Dubas nahm in der Offseason einige Veränderungen in der Defensive vor, darunter die Verpflichtungen von Clifton und Parker Wotherspoon. Es bleibt abzuwarten ob die Abwehr weiterhin die Sorgenabteilung der Penguins bleibt.

Sollte die Mannschaft erneut die Playoffs verpassen, was durchaus möglich ist, haben die Penguins einige Spieler im Kader, die für Playoff-Teams interessant werden könnten.

Akteure wie Bryan Rust, Rickard Rakell, Mantha, Erik Karlsson und möglicherweise sogar Jarry könnten vor der NHL-Trade-Deadline transferiert werden, was die Neuausrichtung des Teams deutlich beschleunigen würde.

Da die Mannschaftszusammensetzung Schritt für Schritt in Richtung Zukunft ausgerichtet wurde und noch immer über Spieler verfügt, die für andere Teams attraktiv sein dürften, könnte Dubas nach dem Jahreswechsel vergleichsweise leicht weitere Assets für die Zukunft hinzufügen – sei es in Form von Draft-Picks oder jungen Spielern. Er hat bereits gezeigt, dass er sich nicht scheut, Entscheidungen für eine langfristige Perspektive zu fällen.

So schmerzhaft ein erneutes verfehlen den Playoffs auch wäre, es würde zumindest die Chancen erhöhen, über die Draft-Lotterie hoch eingeschätzte Spieler wie Gavin McKenna oder den starken Verteidiger Keaton Verhoeff verpflichten zu können. Die Aussicht, einen Spieler dieses Kalibers zu bekommen, der künftig eine zentrale Stütze werden könnte, wäre ein attraktives Trostpflaster.

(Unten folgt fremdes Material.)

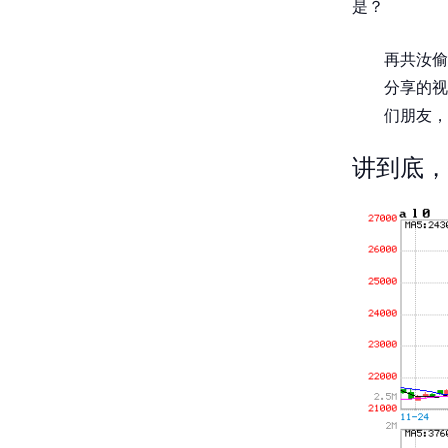
是？
再共汝偷
分享的视
们朋友，
讲到底，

Voraussichtliche Aufstellung

Rickard Rakell – Sidney Crosby – Bryan Rust

Ville Koivunen – Evgeni Malkin – Anthony Mantha

Rutger McGroarty – Tommy Novak – Philip Tomasino

Connor Dewar – Blake Lizotte – Justin Brazeau

Owen Pickering – Kris Letang

Ryan Graves – Erik Karlsson

Parker Wotherspoon – Matt Dumba

Tristan Jarry

Arturs Silovs

Top-Talent, auf das es zu achten gilt

Rutger McGroarty (F) – Der 21-Jährige erzielte in der vergangenen Saison in acht Spielen für Pittsburgh drei Punkte (ein Tor, zwei Vorlagen) und spielte in der ersten Reihe neben Center Sidney Crosby, nachdem er am 29. März aus Wilkes-Barre/Scranton (AHL) zurückbeordert worden war. Am 8. April zog er sich jedoch eine Saison beendende Verletzung im unteren Körperbereich zu. In Pittsburgh hoffen sie, dass er diesmal gesund bleibt und sein Talent über längere Strecken unter Beweis stellen kann.

PIT Rutger McGroarty

Was eine erfolgreiche Saison ausmacht

Was den Teamerfolg in der kommenden Saison betrifft, dürfte es für die Penguins und ihre Fans in den kommenden Monaten womöglich eine harte Zeit werden. Spieler wie Sidney Crosby und Evgeni Malkin werden den Anhängern trotz allem zahlreiche spannende Momente bescheren. Sollte die Saison enttäuschend enden, kann die Organisation dennoch mit Optimismus in die Zukunft blicken, wenn es gelingt, mit etwas Losglück bei der Draft-Lotterie, hoch eingeschätzte Talente nach Pittsburgh zu holen und um sie herum eine neue, schlagkräftige Mannschaft aufzubauen.